MATERIAL SHOWN:
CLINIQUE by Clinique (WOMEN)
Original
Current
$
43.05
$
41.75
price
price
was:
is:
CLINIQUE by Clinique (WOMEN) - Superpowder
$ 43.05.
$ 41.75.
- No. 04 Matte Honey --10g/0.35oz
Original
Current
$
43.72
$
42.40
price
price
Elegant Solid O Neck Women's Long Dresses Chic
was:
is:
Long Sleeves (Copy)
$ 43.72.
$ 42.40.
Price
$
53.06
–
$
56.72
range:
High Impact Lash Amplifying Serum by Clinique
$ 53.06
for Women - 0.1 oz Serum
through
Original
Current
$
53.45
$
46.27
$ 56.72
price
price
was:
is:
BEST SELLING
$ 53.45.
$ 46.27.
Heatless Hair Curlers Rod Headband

TASK TO COMPLETE:
A bare number is the expected answer: the tally of lines in the records above holding "Long".

YOUR SOLUTION:
2